[SUPPLIED RECORDS]
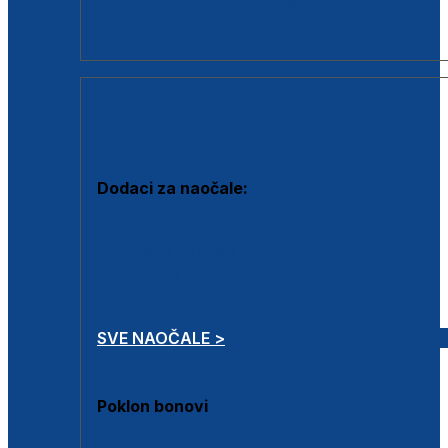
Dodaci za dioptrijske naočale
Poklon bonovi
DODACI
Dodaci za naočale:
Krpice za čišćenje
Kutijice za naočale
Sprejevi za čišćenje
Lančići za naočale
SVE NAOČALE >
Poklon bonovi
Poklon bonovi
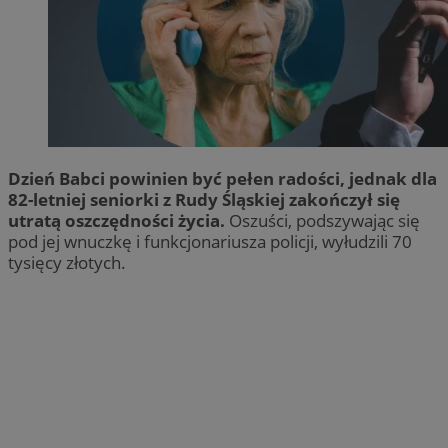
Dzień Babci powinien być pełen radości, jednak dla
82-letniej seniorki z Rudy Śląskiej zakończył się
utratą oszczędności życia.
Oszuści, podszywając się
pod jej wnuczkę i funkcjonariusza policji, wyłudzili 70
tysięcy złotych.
[/SUPPLIED RECORDS]
[SUPPLIED RECORDS]
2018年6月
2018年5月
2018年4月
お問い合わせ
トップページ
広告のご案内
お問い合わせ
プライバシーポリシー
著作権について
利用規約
[/SUPPLIED RECORDS]
[SUPPLIED RECORDS]
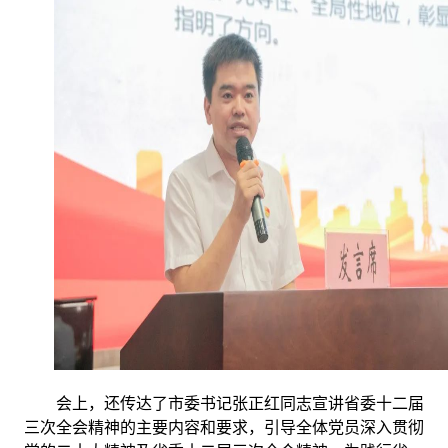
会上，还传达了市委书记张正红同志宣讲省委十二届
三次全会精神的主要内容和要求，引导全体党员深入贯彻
[/SUPPLIED RECORDS]
» WHAT TO DO
For the data above, set down exactly the lines from the line with "Dodaci za dioptrijske naočale" to the line with "tysięcy złotych.", both included, leaving pictures out.

» RESPONSE AREA
Dodaci za dioptrijske naočale
Poklon bonovi
DODACI
Dodaci za naočale:
Krpice za čišćenje
Kutijice za naočale
Sprejevi za čišćenje
Lančići za naočale
SVE NAOČALE >
Poklon bonovi
Poklon bonovi
Dzień Babci powinien być pełen radości, jednak dla
82-letniej seniorki z Rudy Śląskiej zakończył się
utratą oszczędności życia.
Oszuści, podszywając się
pod jej wnuczkę i funkcjonariusza policji, wyłudzili 70
tysięcy złotych.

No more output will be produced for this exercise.